|
|
Register Model:
The CDSP-k3 is a stripped-down (and slightly modified) derivative of
the CDSP family's basic architecture. Following is an architectural
description applicable to the CDSP-k3 customization option.
The r0 and r1 registers are 32 bits wide, but they can accommodate 32+4
bit extended-integer numbers via a register mapping technique: this is
accomplished by mapping the 4-bit extensions of r0 and r1 into
registers r4 and r5 respectively; r4 and r5 are read/write registers
and they provide the way of manipulating the 4 extended-word bits.
Registers r0, r1, r4, and r5 behave like ordinary 32-bit, and
respectively 4-bit, registers in conjunction with most operations,
except for a specific subset: when r0 or r1 is one of the operands in
an addition or subtraction, it will be padded with r4 or respectively
r5 before the operation is performed, and the result of the operation
will be split into a 32-bit low part going in the 32-bit r0 or r1, and
a 4-bit high part going to the 4-bit r4 or respectively r5.
The r2 and r3 integer registers are 16 bits wide.

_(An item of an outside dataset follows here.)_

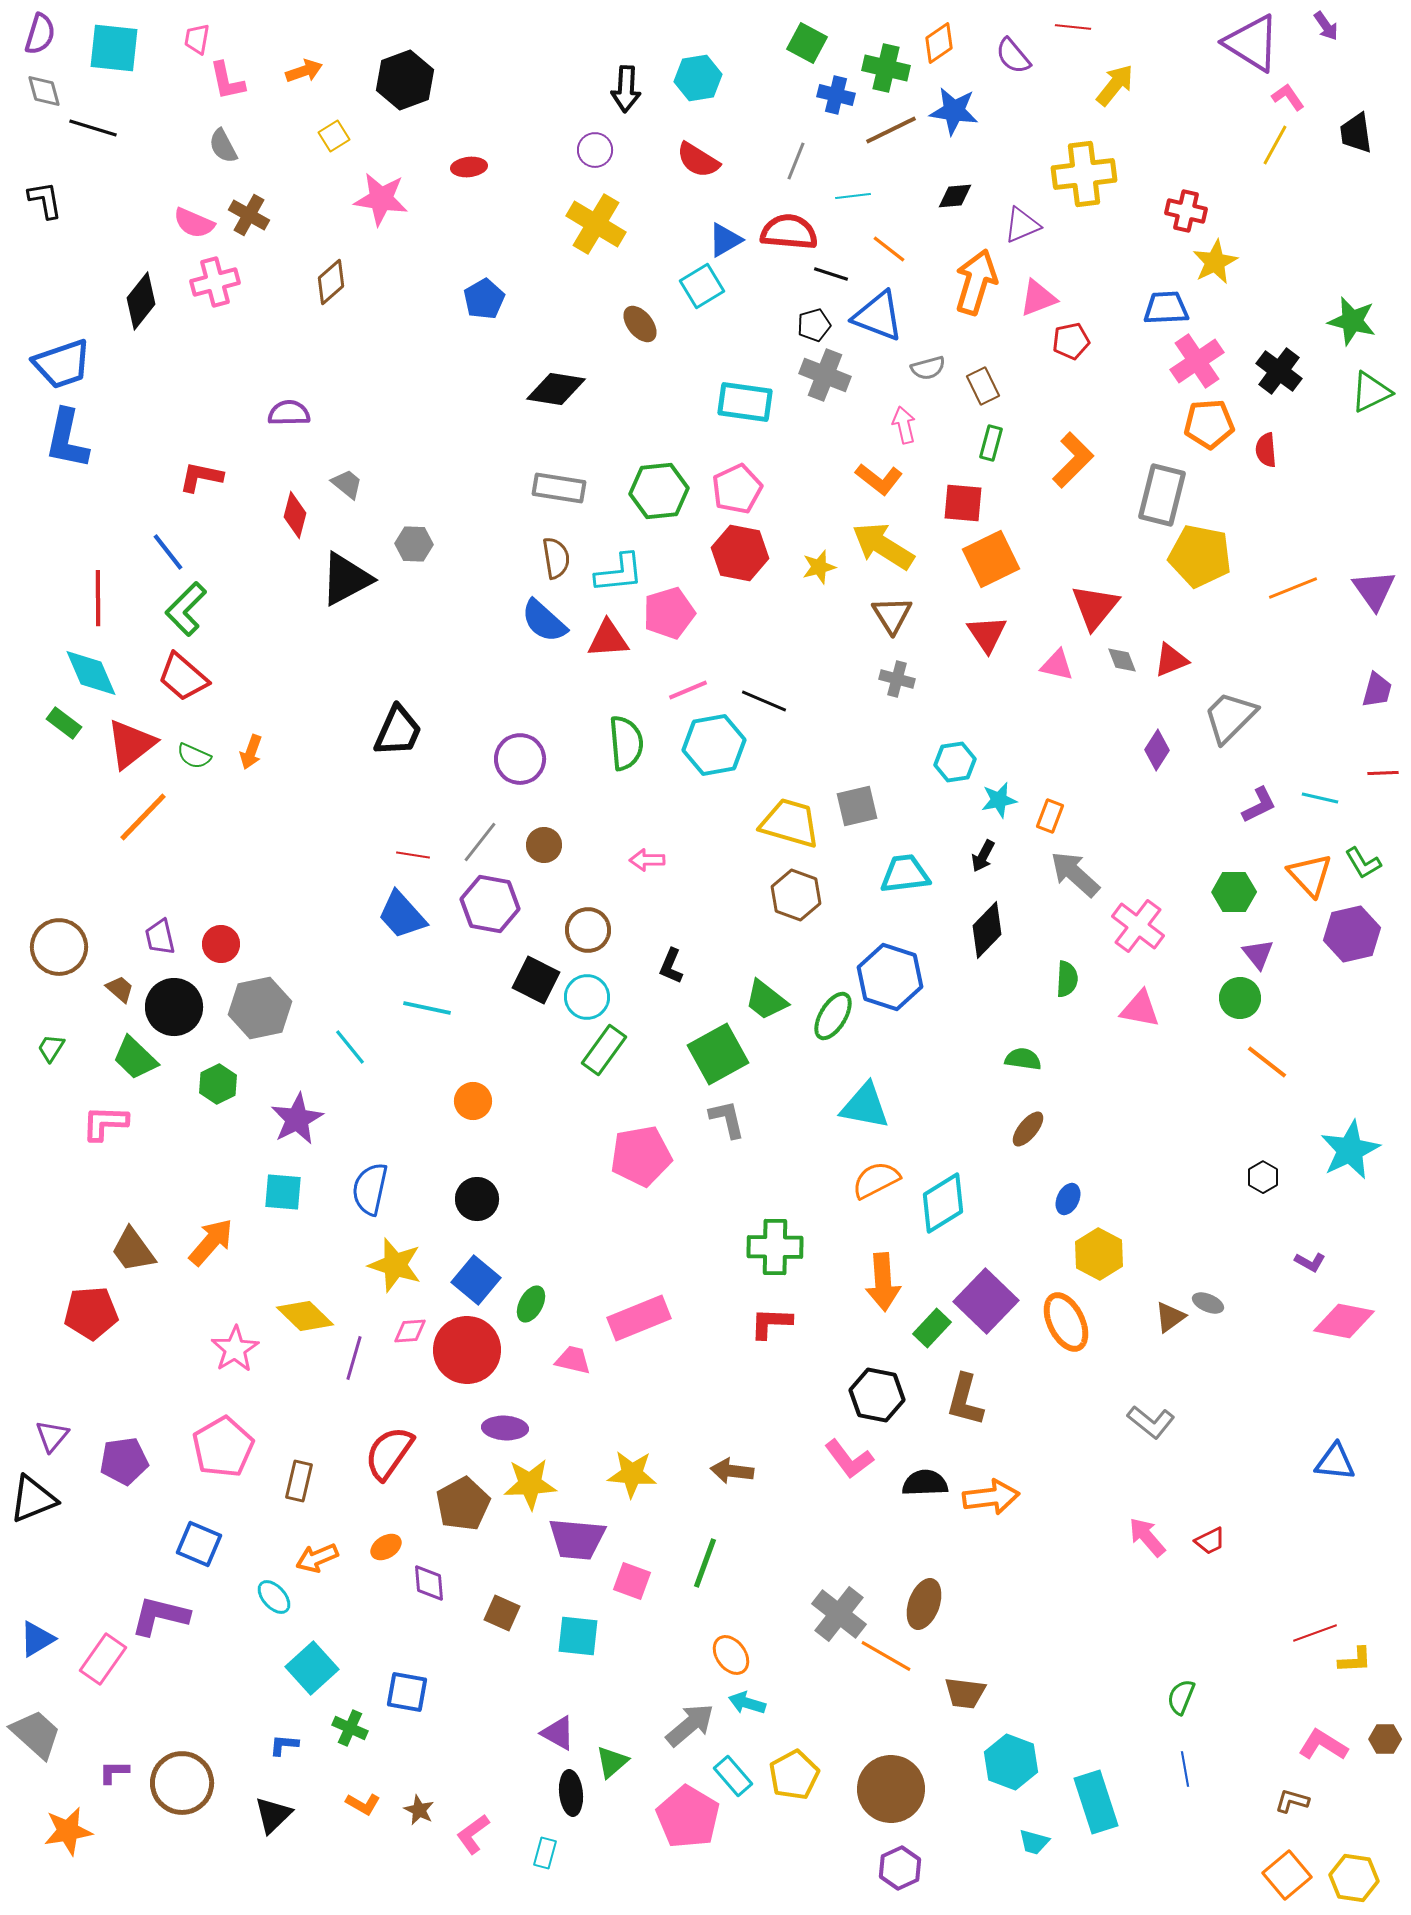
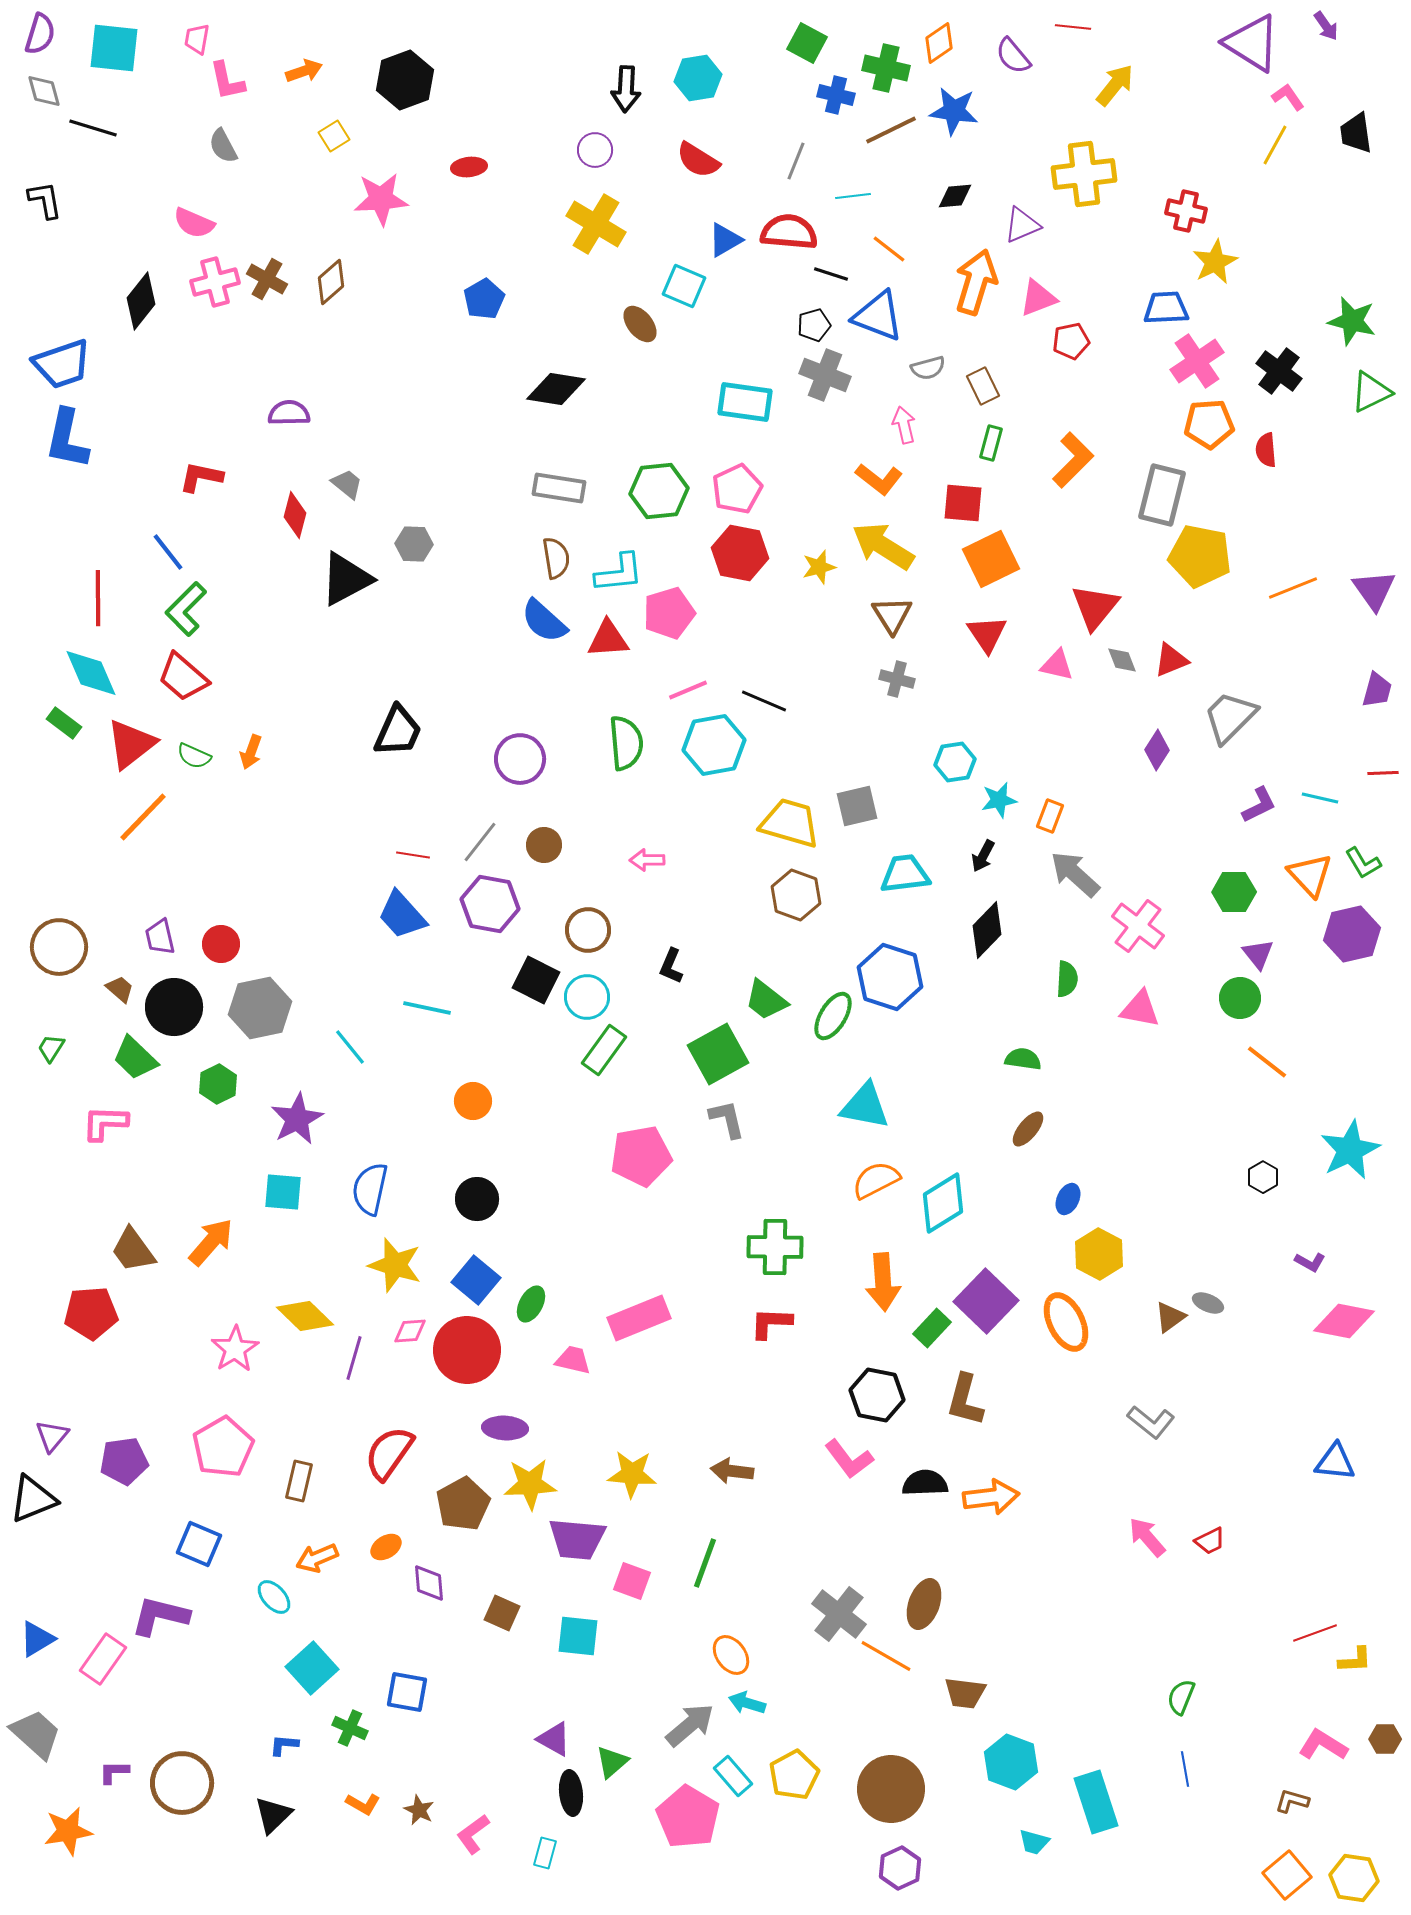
pink star at (381, 199): rotated 12 degrees counterclockwise
brown cross at (249, 215): moved 18 px right, 64 px down
cyan square at (702, 286): moved 18 px left; rotated 36 degrees counterclockwise
purple triangle at (558, 1733): moved 4 px left, 6 px down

The m register is the multiplier's first operand, and also the
multiplier result register. It is 32 bits wide.
Index register x0 is the DataROM pointer; it is 14 bits wide (for 16KW
DataROM).
Index registers x1, x2, and x3 are the RAM pointers; they are 10 bits
wide (for 1KW offset addresses).
Index base registers b1, b2, and b3, and limit registers L1, L2, and L3
are used by the various indexed addressing modes; they have the same
width as the RAM index registers (see following sections).
The bar (base address register) is used in the biased addressing modes
(see following sections). It is 12 bits wide (for a 4KW RAM).
The pcr (program counter register) is the instruction pointer. It is 12
bits wide (for 4KW CodeROM).
The rsr (return from subroutine register) holds the return address of
the last subroutine call; it is the programmer's responsibility to save
it (stack it) if nested calls are needed. It has the width of the pcr.
Ports p and q are the processor communication ports; each port is
implemented as a pair of unidirectional data paths, one for data input
and one for data output (i.e. the processor actually hosts a p-in, a
p-out, a q-in, and a q-out port, each of which being configurable to
have different widths). Thus, in order to attach an external ROM table
to port p, p-out can be connected to the ROM address bus, and p-in can
be connected to the ROM data bus: p-out is 14 bits wide and p-in is 16
bits wide for a 16Kx16 external ROM).
Port k is the control and synchronization port (it's also implemented
as a pair of unidirectional data paths).
Figure 1: CDSP-k3 Registers (Programming Model)
Addressing Modes:
The instruction set is based on the two-operand model, one of them residing in a processor register, and the other residing in memory: RAM or DataROM (the CodeROM cannot be accessed as data). Most of the two-operand instructions follow this model, while most of the one-operand instructions operate on the internal registers only. These rules generate a highly orthogonal instruction set; however, some special-purpose instructions make exception from these rules (see following sections).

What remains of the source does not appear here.